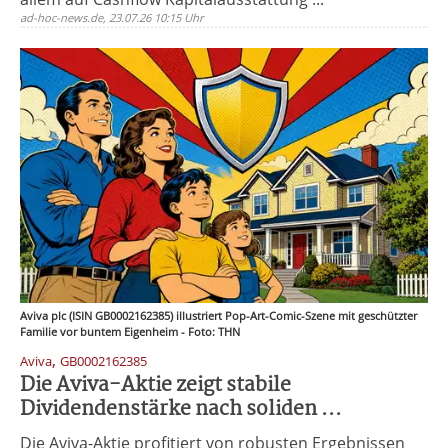
ad-hoc-news.de, 23.07.26 10:15 Uhr
Aviva plc (ISIN GB0002162385) illustriert Pop-Art-Comic-Szene mit geschützter
Familie vor buntem Eigenheim - Foto: THN
,
Aviva
GB0002162385
Die Aviva-Aktie zeigt stabile
Dividendenstärke nach soliden ...
Die Aviva-Aktie profitiert von robusten Ergebnissen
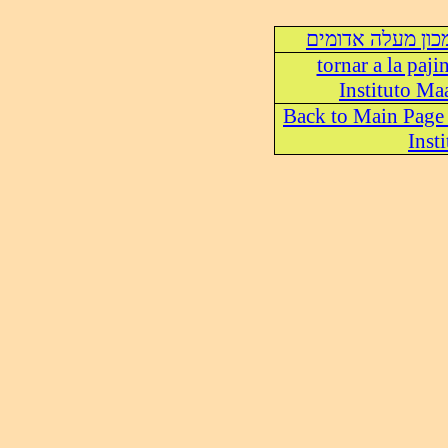
כון מעלה אדומים
tornar a la paji
Instituto M
Back to Main Page
Insti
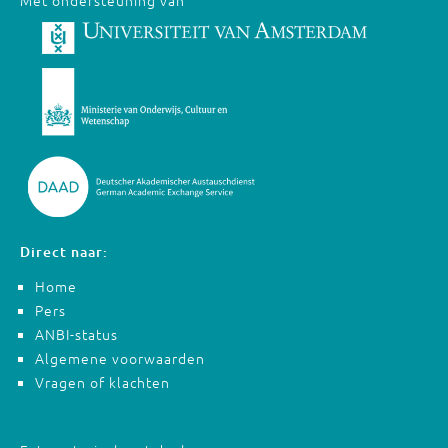
Met ondersteuning van
Direct naar:
Home
Pers
ANBI-status
Algemene voorwaarden
Vragen of klachten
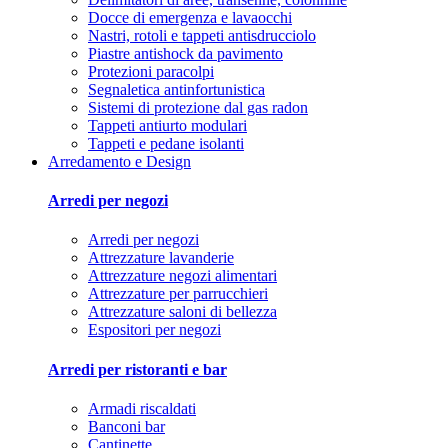
Docce di emergenza e lavaocchi
Nastri, rotoli e tappeti antisdrucciolo
Piastre antishock da pavimento
Protezioni paracolpi
Segnaletica antinfortunistica
Sistemi di protezione dal gas radon
Tappeti antiurto modulari
Tappeti e pedane isolanti
Arredamento e Design
Arredi per negozi
Arredi per negozi
Attrezzature lavanderie
Attrezzature negozi alimentari
Attrezzature per parrucchieri
Attrezzature saloni di bellezza
Espositori per negozi
Arredi per ristoranti e bar
Armadi riscaldati
Banconi bar
Cantinette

***

# [Your assignment]
Return the material exactly as written, except for any pictures it holds.

# [Problem solution]
ad-hoc-news.de, 23.07.26 10:15 Uhr
Aviva plc (ISIN GB0002162385) illustriert Pop-Art-Comic-Szene mit geschützter
Familie vor buntem Eigenheim - Foto: THN
,
Aviva
GB0002162385
Die Aviva-Aktie zeigt stabile
Dividendenstärke nach soliden ...
Die Aviva-Aktie profitiert von robusten Ergebnissen
כון מעלה אדומים
tornar a la paji
Instituto M
Back to Main Page
Insti
Met ondersteuning van
Direct naar:
Home
Pers
ANBI-status
Algemene voorwaarden
Vragen of klachten
Docce di emergenza e lavaocchi
Nastri, rotoli e tappeti antisdrucciolo
Piastre antishock da pavimento
Protezioni paracolpi
Segnaletica antinfortunistica
Sistemi di protezione dal gas radon
Tappeti antiurto modulari
Tappeti e pedane isolanti
Arredamento e Design
Arredi per negozi
Arredi per negozi
Attrezzature lavanderie
Attrezzature negozi alimentari
Attrezzature per parrucchieri
Attrezzature saloni di bellezza
Espositori per negozi
Arredi per ristoranti e bar
Armadi riscaldati
Banconi bar
Cantinette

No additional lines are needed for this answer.